**EXERCISE AIM:** Among the entries below, extract exactly the lines that run from the one with "pro Thomayerku. Běželo se ve třech kat" through the one with "подтвердил намерение обращаться", both ends included.

**DATASET EXTRACT:**
════════════════════

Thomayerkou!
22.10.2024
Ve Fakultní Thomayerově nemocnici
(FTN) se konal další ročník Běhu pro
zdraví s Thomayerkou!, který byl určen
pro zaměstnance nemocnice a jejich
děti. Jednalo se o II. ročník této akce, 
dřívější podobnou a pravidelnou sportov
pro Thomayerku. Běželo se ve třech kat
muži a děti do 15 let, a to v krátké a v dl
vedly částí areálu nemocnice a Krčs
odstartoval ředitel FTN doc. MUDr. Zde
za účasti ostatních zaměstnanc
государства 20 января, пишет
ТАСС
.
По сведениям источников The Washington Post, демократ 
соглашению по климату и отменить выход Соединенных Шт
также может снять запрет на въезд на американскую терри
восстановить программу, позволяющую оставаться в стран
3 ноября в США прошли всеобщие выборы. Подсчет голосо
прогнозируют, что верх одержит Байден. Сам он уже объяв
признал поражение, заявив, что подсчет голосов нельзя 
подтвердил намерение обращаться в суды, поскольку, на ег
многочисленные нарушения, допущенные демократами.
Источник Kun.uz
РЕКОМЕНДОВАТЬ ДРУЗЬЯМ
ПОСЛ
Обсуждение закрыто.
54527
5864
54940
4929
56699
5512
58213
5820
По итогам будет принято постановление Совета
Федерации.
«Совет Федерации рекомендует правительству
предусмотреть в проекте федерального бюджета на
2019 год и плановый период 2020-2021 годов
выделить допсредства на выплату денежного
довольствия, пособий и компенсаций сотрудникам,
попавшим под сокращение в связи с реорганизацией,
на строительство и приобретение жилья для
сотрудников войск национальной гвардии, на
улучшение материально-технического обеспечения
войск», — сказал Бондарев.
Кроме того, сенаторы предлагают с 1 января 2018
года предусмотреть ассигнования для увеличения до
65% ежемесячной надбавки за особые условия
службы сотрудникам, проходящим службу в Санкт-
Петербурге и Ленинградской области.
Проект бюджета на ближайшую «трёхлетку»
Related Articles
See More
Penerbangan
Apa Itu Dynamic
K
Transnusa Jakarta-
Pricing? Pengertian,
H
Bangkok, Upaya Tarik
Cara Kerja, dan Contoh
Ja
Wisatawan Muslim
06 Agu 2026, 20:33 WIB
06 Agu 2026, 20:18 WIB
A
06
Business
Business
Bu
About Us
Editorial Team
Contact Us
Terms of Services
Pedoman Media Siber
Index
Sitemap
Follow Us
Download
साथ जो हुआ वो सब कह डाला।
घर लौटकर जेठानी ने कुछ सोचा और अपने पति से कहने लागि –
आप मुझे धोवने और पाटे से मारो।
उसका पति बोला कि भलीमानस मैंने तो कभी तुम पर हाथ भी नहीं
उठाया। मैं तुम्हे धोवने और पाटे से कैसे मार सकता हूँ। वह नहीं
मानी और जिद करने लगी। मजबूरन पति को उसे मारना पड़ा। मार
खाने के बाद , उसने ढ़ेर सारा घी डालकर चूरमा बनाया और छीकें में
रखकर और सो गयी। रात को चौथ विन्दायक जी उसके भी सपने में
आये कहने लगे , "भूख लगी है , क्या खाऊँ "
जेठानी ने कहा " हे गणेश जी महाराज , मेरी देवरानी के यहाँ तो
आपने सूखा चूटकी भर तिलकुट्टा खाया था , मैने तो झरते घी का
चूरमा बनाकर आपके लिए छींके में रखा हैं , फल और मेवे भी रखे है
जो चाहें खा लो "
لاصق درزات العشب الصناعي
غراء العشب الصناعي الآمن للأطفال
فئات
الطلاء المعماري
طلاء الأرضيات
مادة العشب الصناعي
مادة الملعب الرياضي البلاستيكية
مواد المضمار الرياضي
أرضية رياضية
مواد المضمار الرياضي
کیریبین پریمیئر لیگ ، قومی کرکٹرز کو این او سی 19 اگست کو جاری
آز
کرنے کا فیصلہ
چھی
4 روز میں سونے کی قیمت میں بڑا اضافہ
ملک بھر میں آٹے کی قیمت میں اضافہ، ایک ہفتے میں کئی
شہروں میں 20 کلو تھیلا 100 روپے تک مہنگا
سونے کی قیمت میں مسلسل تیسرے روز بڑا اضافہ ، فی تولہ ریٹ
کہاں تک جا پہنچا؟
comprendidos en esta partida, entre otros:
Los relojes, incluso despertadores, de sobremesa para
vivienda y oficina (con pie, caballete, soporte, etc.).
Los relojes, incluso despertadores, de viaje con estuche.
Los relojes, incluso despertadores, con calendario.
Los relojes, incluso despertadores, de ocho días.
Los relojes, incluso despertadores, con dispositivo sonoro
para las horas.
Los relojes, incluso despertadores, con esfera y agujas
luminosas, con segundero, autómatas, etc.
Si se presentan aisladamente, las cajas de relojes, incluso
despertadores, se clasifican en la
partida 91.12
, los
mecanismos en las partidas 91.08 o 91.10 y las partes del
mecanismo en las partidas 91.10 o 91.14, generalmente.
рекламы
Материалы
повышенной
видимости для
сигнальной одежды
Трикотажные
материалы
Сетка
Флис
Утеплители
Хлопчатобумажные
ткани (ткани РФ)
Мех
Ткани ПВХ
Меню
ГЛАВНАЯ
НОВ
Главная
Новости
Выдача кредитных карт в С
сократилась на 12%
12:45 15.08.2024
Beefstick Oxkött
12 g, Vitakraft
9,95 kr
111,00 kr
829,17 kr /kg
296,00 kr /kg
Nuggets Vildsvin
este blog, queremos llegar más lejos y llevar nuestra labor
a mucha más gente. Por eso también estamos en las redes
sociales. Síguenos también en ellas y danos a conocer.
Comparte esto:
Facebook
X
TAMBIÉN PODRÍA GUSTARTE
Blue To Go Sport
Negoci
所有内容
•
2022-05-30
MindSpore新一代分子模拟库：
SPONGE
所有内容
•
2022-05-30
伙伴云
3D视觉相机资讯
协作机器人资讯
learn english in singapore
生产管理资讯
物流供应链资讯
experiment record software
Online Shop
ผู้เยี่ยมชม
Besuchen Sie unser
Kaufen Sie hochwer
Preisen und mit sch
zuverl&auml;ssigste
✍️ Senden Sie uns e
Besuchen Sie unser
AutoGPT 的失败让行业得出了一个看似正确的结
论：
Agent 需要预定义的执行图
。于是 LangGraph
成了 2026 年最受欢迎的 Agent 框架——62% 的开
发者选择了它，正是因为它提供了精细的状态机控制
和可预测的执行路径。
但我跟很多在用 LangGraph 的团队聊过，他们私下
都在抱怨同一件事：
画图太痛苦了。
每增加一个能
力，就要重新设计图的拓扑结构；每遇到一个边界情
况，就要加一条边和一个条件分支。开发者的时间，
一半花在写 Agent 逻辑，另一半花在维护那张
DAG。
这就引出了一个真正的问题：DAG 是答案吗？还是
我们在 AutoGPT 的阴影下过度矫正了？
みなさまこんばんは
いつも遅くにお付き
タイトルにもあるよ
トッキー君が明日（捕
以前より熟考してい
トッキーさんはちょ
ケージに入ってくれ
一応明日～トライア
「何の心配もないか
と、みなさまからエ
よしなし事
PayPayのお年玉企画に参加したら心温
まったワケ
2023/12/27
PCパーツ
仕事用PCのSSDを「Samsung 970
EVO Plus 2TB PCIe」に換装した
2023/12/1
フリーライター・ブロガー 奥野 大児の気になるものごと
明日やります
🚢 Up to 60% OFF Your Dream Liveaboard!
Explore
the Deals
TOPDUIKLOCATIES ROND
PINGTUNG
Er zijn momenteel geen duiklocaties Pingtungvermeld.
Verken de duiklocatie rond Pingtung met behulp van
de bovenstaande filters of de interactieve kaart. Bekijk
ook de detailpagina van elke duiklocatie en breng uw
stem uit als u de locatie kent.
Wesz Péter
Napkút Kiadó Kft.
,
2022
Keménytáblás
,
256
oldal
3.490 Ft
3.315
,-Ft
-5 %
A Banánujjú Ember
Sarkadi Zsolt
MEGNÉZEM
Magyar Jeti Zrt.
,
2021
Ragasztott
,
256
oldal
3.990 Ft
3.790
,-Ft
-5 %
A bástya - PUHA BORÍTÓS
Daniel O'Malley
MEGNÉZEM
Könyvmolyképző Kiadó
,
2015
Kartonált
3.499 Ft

════════════════════

**FINAL ANSWER:**
pro Thomayerku. Běželo se ve třech kat
muži a děti do 15 let, a to v krátké a v dl
vedly částí areálu nemocnice a Krčs
odstartoval ředitel FTN doc. MUDr. Zde
za účasti ostatních zaměstnanc
государства 20 января, пишет
ТАСС
.
По сведениям источников The Washington Post, демократ 
соглашению по климату и отменить выход Соединенных Шт
также может снять запрет на въезд на американскую терри
восстановить программу, позволяющую оставаться в стран
3 ноября в США прошли всеобщие выборы. Подсчет голосо
прогнозируют, что верх одержит Байден. Сам он уже объяв
признал поражение, заявив, что подсчет голосов нельзя 
подтвердил намерение обращаться в суды, поскольку, на ег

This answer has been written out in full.